Table 1. Discovered model performance results.

5 Analysis of Results

Excluding the artificial activities, the process discovered differs a little bit from the one we draw previously. Never the less, we analyzed these differences, as they may be key elements of a potential optimization. The execution of the activity BB differs in comparison to that of the model drawn in the synchronization point. In the discovered model, it is synchronized with the activity PC, and in the model drawn with the activity CM. This difference indicates that in the universe of analyzed data the activity BB has no dependencies from the activity CM. The activities CU and CM also differ from the model drawn at the point of synchronization. In this case, the synchronization point is performed after the activity execution (AEE), which can be an indicator that we are in the presence of a dependency or that this is a situation caused by resource management. These are the differences that we register between the two models. However, the discovered model provides some more information regarding deviations (Fig. 3) that occur to it. The deviations are indicating that there are two instances of the process that do not conform to the model. The activity BB for these two instances starts as modeled, but does not respect the point of synchronization with PC, synchronizing only at the point of synchronization of CO and TA. These deviations can reveal different situations, which may be related to the heterogeneity of the product, with particular logistics situations, with rework, or, even with resource management. Anyway, and since its frequency is seen in less than 5% of the instances we are going to treat these cases as noise. Analyzing the results presented in (Table 1), and even for those without a broad knowledge of the business, we easily perceive that there are two activities (PC and LI) that strangulate the flow of this process this can be understood only by observing the high total times. There is also an indicator that points to the need for optimization - this indicator is the high waiting times associated with practically all activities, but with special emphasis on the activity LI, and that we have previously seen to be a bottleneck of the process, here we quickly find that the resources of the process are over-allocated, which may be due to the volume of work or planning efficiency. These identifications are critical in an optimization process because they allow for focusing the actions in the most problematic areas.
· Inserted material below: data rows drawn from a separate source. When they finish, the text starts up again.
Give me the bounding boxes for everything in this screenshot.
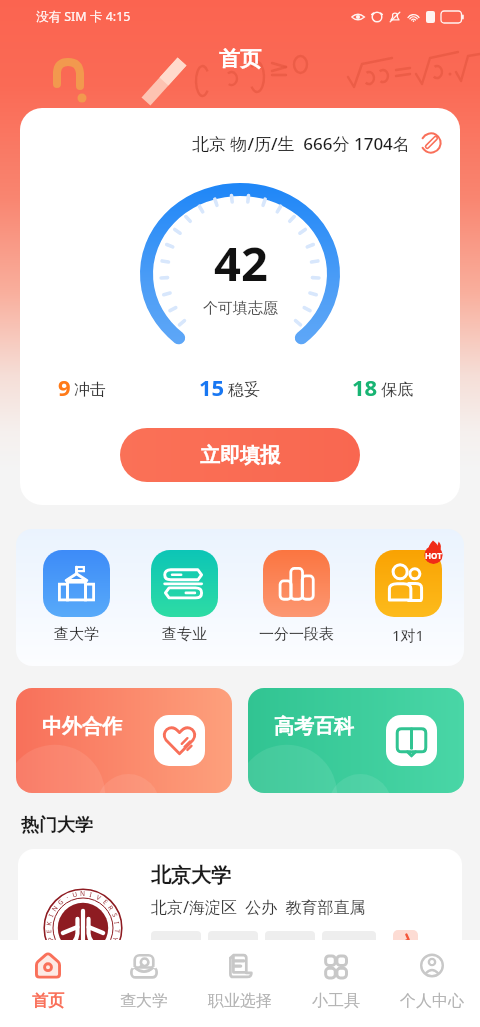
- staticText: 18: [352, 372, 378, 402]
- button[interactable]: 查大学: [43, 550, 110, 644]
- button[interactable]: 编辑志愿信息: [419, 131, 443, 155]
- staticText: 北京大学: [151, 863, 231, 888]
- staticText: 查专业: [162, 625, 207, 644]
- staticText: 1对1: [392, 625, 425, 645]
- button[interactable]: HOT: [375, 550, 442, 645]
- button[interactable]: 查专业: [151, 550, 218, 644]
- staticText: 首页: [219, 46, 261, 72]
- button[interactable]: 北京大学: [18, 849, 462, 999]
- staticText: 职业选择: [208, 991, 272, 1011]
- staticText: 15: [199, 372, 225, 402]
- staticText: HOT: [425, 550, 442, 561]
- staticText: 立即填报: [200, 443, 280, 468]
- staticText: 42: [214, 231, 268, 295]
- button[interactable]: 首页: [0, 940, 96, 1027]
- button[interactable]: 中外合作: [16, 688, 232, 793]
- button[interactable]: 查大学: [96, 940, 192, 1027]
- staticText: 查大学: [120, 991, 168, 1011]
- button[interactable]: 小工具: [288, 940, 384, 1027]
- button[interactable]: 高考百科: [248, 688, 464, 793]
- button[interactable]: 个人中心: [384, 940, 480, 1027]
- staticText: 没有 SIM 卡 4:15: [36, 8, 131, 25]
- staticText: 高考百科: [274, 714, 354, 739]
- staticText: 首页: [32, 991, 64, 1011]
- button[interactable]: 立即填报: [120, 428, 360, 482]
- button[interactable]: 职业选择: [192, 940, 288, 1027]
- staticText: 小工具: [312, 991, 360, 1011]
- button[interactable]: 一分一段表: [259, 550, 334, 644]
- button[interactable]: 查看详情: [393, 930, 418, 947]
- staticText: 稳妥: [228, 380, 260, 400]
- staticText: 热门大学: [21, 814, 93, 837]
- staticText: 冲击: [74, 380, 106, 400]
- staticText: 保底: [381, 380, 413, 400]
- staticText: 中外合作: [42, 714, 122, 739]
- staticText: 北京/海淀区 公办 教育部直属: [151, 896, 366, 918]
- staticText: 一分一段表: [259, 625, 334, 644]
- staticText: 个可填志愿: [203, 299, 278, 318]
- staticText: 个人中心: [400, 991, 464, 1011]
- staticText: 查大学: [54, 625, 99, 644]
- staticText: 9: [58, 372, 71, 402]
- staticText: 北京 物/历/生 666分 1704名: [192, 132, 410, 155]
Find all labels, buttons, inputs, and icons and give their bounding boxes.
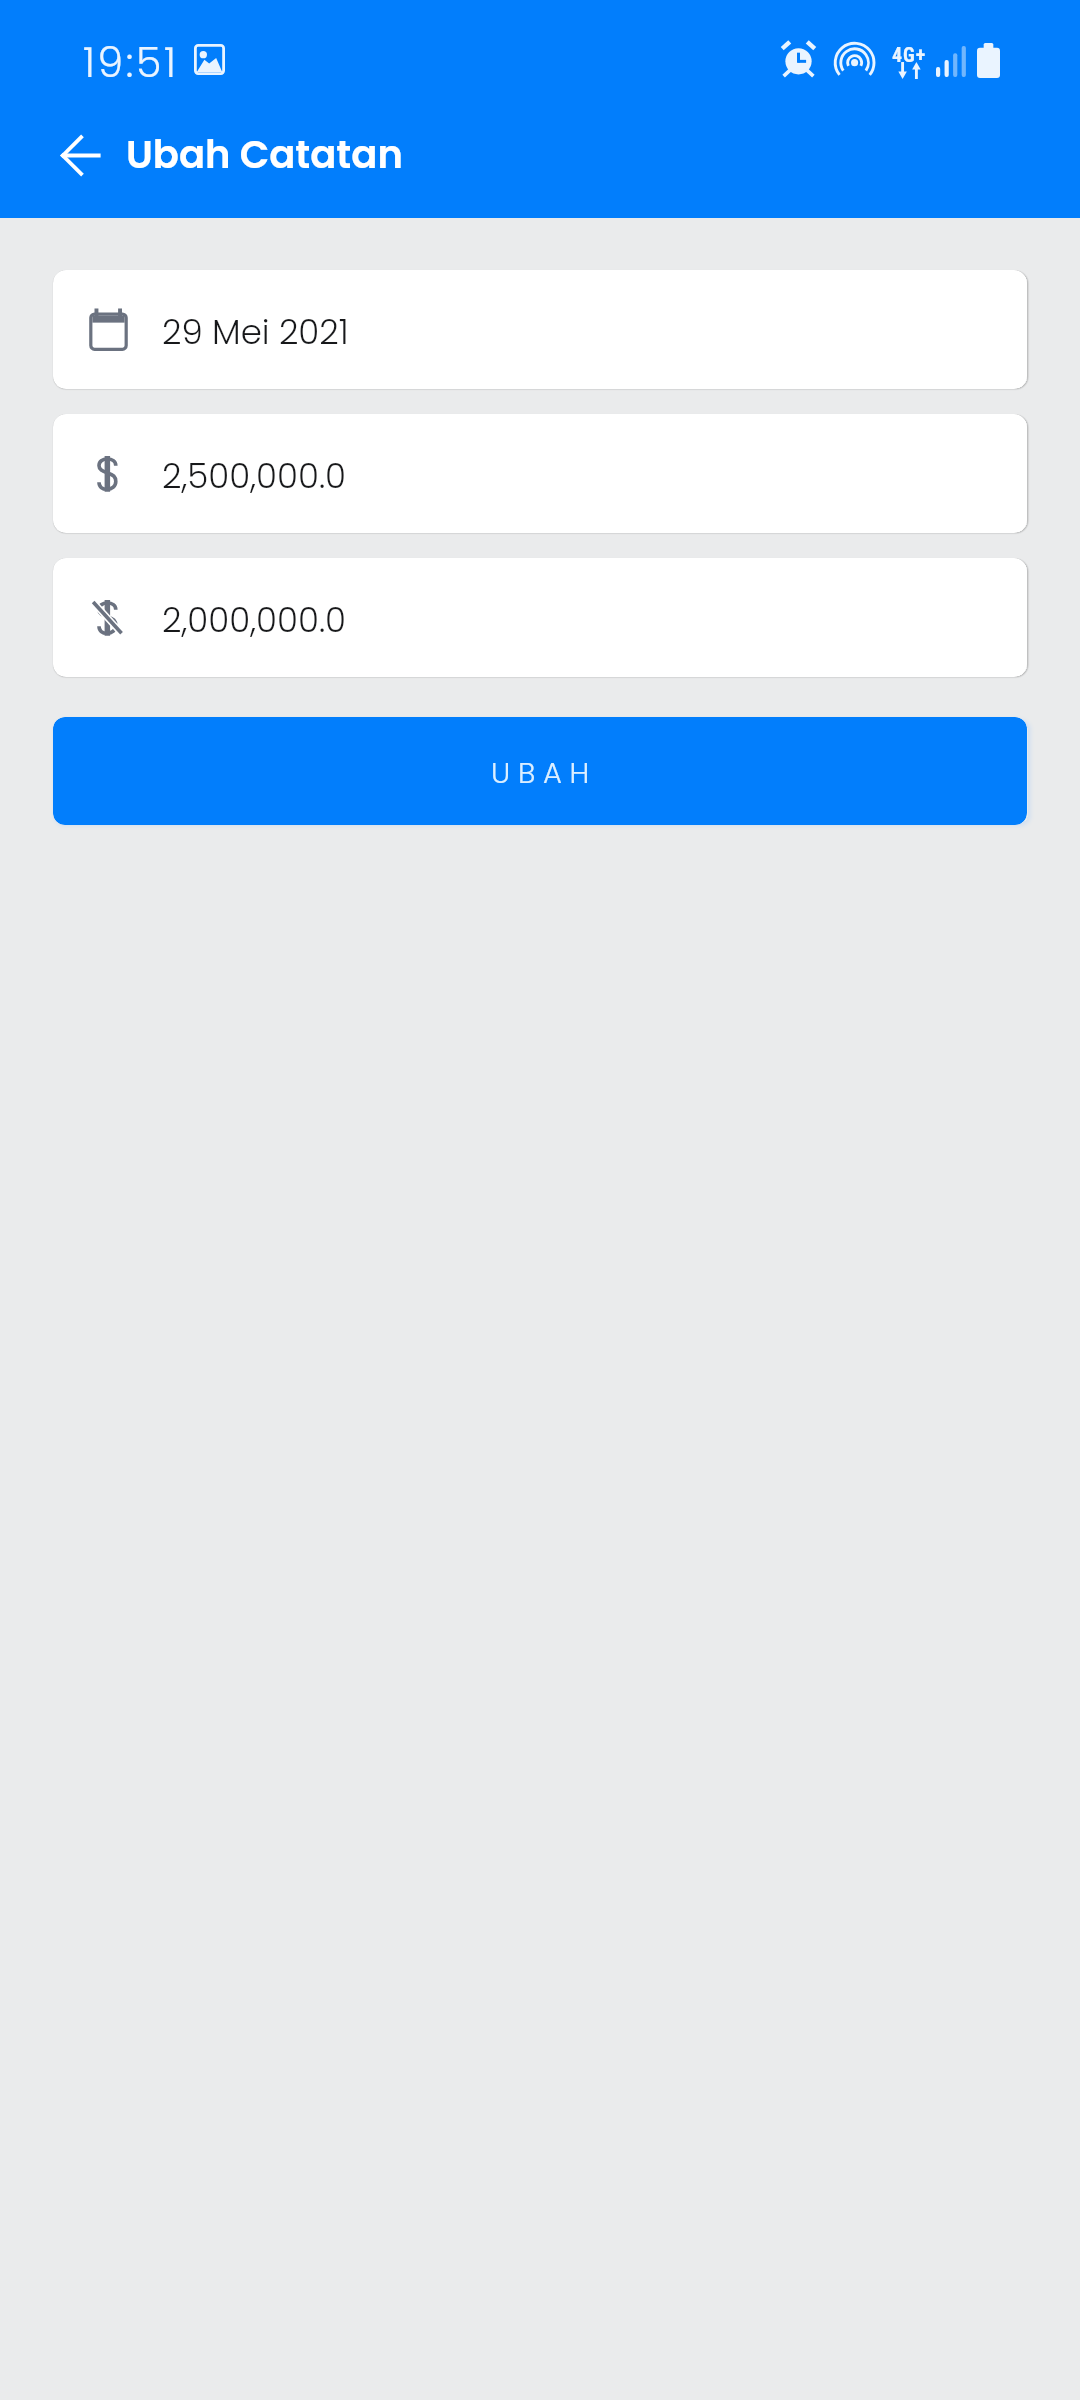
button[interactable]: Back — [41, 115, 121, 195]
staticText: 19:51 — [83, 34, 179, 91]
staticText: UBAH — [491, 753, 597, 794]
staticText: 2,500,000.0 — [162, 452, 347, 500]
button[interactable]: 29 Mei 2021 — [53, 270, 1027, 389]
button[interactable]: 2,000,000.0 — [53, 558, 1027, 677]
staticText: Ubah Catatan — [126, 128, 403, 182]
button[interactable]: UBAH — [53, 717, 1027, 825]
staticText: 4G+ — [892, 43, 927, 66]
staticText: 29 Mei 2021 — [162, 308, 349, 356]
button[interactable]: 2,500,000.0 — [53, 414, 1027, 533]
staticText: 2,000,000.0 — [162, 596, 347, 644]
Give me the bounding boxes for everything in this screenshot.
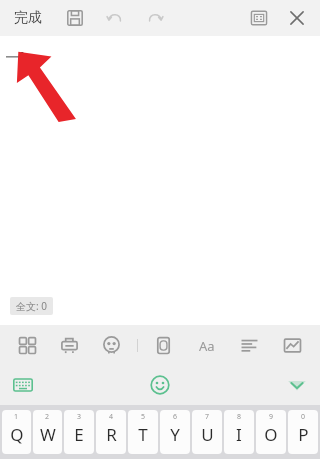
button[interactable]: Redo xyxy=(140,3,170,33)
staticText: 1 xyxy=(14,412,19,422)
button[interactable]: 完成 xyxy=(10,5,46,31)
button[interactable]: Hide keyboard xyxy=(280,368,314,402)
staticText: O xyxy=(264,423,278,446)
staticText: W xyxy=(40,423,56,446)
button[interactable]: Calendar xyxy=(244,3,274,33)
button[interactable]: Undo xyxy=(100,3,130,33)
staticText: Q xyxy=(10,423,24,446)
button[interactable]: Keyboard xyxy=(6,368,40,402)
button[interactable]: 2 xyxy=(33,410,62,454)
staticText: 9 xyxy=(269,412,274,422)
button[interactable]: 5 xyxy=(128,410,158,454)
button[interactable]: Image xyxy=(271,325,314,365)
staticText: 6 xyxy=(173,412,178,422)
button[interactable]: 4 xyxy=(96,410,126,454)
staticText: 完成 xyxy=(14,9,42,27)
button[interactable]: 6 xyxy=(160,410,190,454)
staticText: 8 xyxy=(237,412,242,422)
button[interactable]: Stamp xyxy=(48,325,90,365)
staticText: 7 xyxy=(205,412,210,422)
staticText: U xyxy=(201,423,214,446)
staticText: Aa xyxy=(199,337,215,355)
button[interactable]: 全文: 0 xyxy=(10,297,53,315)
staticText: 0 xyxy=(301,412,306,422)
staticText: I xyxy=(236,423,242,446)
staticText: 3 xyxy=(77,412,82,422)
button[interactable]: 7 xyxy=(192,410,222,454)
staticText: R xyxy=(106,423,117,446)
button[interactable]: 3 xyxy=(64,410,94,454)
staticText: E xyxy=(74,423,84,446)
button[interactable]: Save xyxy=(60,3,90,33)
button[interactable]: Font xyxy=(185,325,228,365)
staticText: 4 xyxy=(109,412,114,422)
button[interactable]: Close xyxy=(282,3,312,33)
button[interactable]: 0 xyxy=(288,410,318,454)
staticText: 全文: 0 xyxy=(16,299,47,313)
button[interactable]: 8 xyxy=(224,410,254,454)
button[interactable]: 9 xyxy=(256,410,286,454)
staticText: T xyxy=(138,423,148,446)
button[interactable]: Note xyxy=(142,325,185,365)
staticText: Y xyxy=(170,423,180,446)
button[interactable]: Emoji xyxy=(143,368,177,402)
staticText: P xyxy=(298,423,309,446)
button[interactable]: Align xyxy=(228,325,271,365)
staticText: 5 xyxy=(141,412,146,422)
staticText: 2 xyxy=(45,412,50,422)
button[interactable]: Sticker xyxy=(90,325,132,365)
button[interactable]: Grid xyxy=(6,325,48,365)
button[interactable]: 1 xyxy=(2,410,31,454)
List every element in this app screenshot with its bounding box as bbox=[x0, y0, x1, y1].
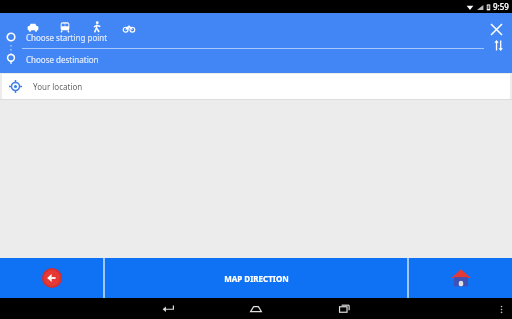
button[interactable]: Back bbox=[146, 298, 190, 319]
button[interactable]: Choose starting point bbox=[0, 26, 512, 48]
staticText: MAP DIRECTION bbox=[224, 273, 289, 284]
button[interactable]: Swap start and destination bbox=[488, 35, 508, 55]
button[interactable]: More options bbox=[496, 304, 506, 314]
button[interactable]: Bicycle bbox=[120, 18, 138, 36]
staticText: Choose starting point bbox=[26, 32, 108, 43]
button[interactable]: Transit bbox=[56, 18, 74, 36]
staticText: Your location bbox=[33, 81, 83, 92]
staticText: Choose destination bbox=[26, 54, 99, 65]
button[interactable]: Your location bbox=[2, 74, 510, 99]
button[interactable]: Recents bbox=[322, 298, 366, 319]
button[interactable]: Choose destination bbox=[0, 49, 512, 69]
button[interactable]: Home bbox=[409, 258, 512, 298]
button[interactable]: MAP DIRECTION bbox=[105, 258, 407, 298]
button[interactable]: Close bbox=[484, 17, 508, 41]
button[interactable]: Walk bbox=[88, 18, 106, 36]
button[interactable]: Back bbox=[0, 258, 103, 298]
button[interactable]: Home bbox=[234, 298, 278, 319]
staticText: 9:59 bbox=[493, 1, 509, 12]
button[interactable]: Drive bbox=[24, 18, 42, 36]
6 Conclusions and Future Work

We showed that process mining techniques can answer multiple questions and produce suggestions for process improvement, even for cases where processes have low frequencies and heterogeneous natures. The improvements can be greater as more data sources become available for improving the dataset. Some of the data sources available were not used mainly due to the delay revealed in obtaining the access to the data, i.e. we had the confirmation of existing data on the ERP concerning the creation of the elements for the product bill of materials, but we could not obtain it in time to include it in this work. However, it is important to investigate and develop some techniques or methods of process mining that are suitable for the analysis of heterogeneous processes. Otherwise, they will always be difficult to analyze. We started this work with suggesting some changes to the “L-life-cycle model”. Without them, we believe it would be impracticable to apply the techniques we used. At the short term, we intend to start the construction of a production system and its respective data warehouse, as well as the use of artificial intelligence techniques in the construction of a model for predicting the duration of activities based on product and process attributes. This will aid in the predictions of the behavior of future instances in the model. These actions should create the conditions to allow for having online process mining with optimization OLPMO and thus contributing also to a small part of the vision on the 4th industrial revolution.